For weeks, the state GOP leadership and legions of lawmakers had been begging Holtzman to take his potent money machine and bow out of a primary battle to avoid savaging front-runner Beauprez.
But Holtzman was vowing to fight on - right up until he ran his own campaign into a ditch by failing to gather enough signatures to get on the ballot.
"This is what the Republicans have wanted all along," Sondermann said. "The stars seem aligned against them, just given the tenor . . . that it could be a good Democratic year."
Now, he added, "Beauprez completely shifts gears. Everything he was doing was geared toward the August primary. All of a sudden, the clock just fast-forwarded and August didn't happen."
Now, instead of bankrupting his campaign battling another Republican, Beauprez can fix his cross hairs on Ritter in the November general election.
"Beauprez wins in that he's not going to get endlessly beat up rhetorically by Holtzman and his money machine," said John Straayer, a Colorado State University political science professor.
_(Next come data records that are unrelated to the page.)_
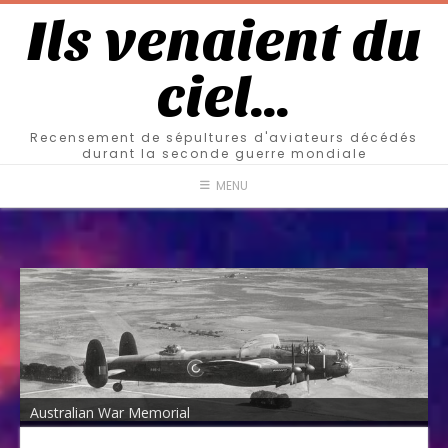
Ils venaient du
ciel…
Recensement de sépultures d'aviateurs décédés
durant la seconde guerre mondiale
MENU
Australian War Memorial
But Straayer said Beauprez may miss how Holtzman's hard-line stand against taxes and immigration made Beauprez look comparatively moderate - an image he'll need in order to beat Ritter in the fall.
"Now Beauprez is standing out there all by himself as the guy who's got to explain how you're going to run a really good government at the same time you're trying to cut off its revenue," Straayer added.
"It's up to Ritter to explain what his vision is and how it differs from Beauprez's vision," Straayer said. "I think the task for Ritter now is to pressure Beauprez to explain how he's going to run the state of Colorado on the kind of finances that are likely to be available given Beauprez's stance against (referendums) C and D and his opposition to taxes generally."
What happens next?
Holtzman has five days to request a protest hearing from Gigi Dennis, the secretary of state. Because this includes all days, not just business days, he must request the hearing by Tuesday.
The Secretary of State's Office will provide Holtzman with copies of all the pages of his petitions, lists of all the names accepted and all the names rejected.
The hearing will be conducted by the secretary of state or the deputy secretary of state. At the hearing, the burden of proof is on Holtzman, and he must go through the lists signature by signature to show where mistakes were made.
By law, the secretary of state must rule on the appeal within 48 hours. The primary ballot must be certified by June 9.
The Holtzman campaign can request an extra day for the hearing because it did not receive the letter from Dennis until late Thursday.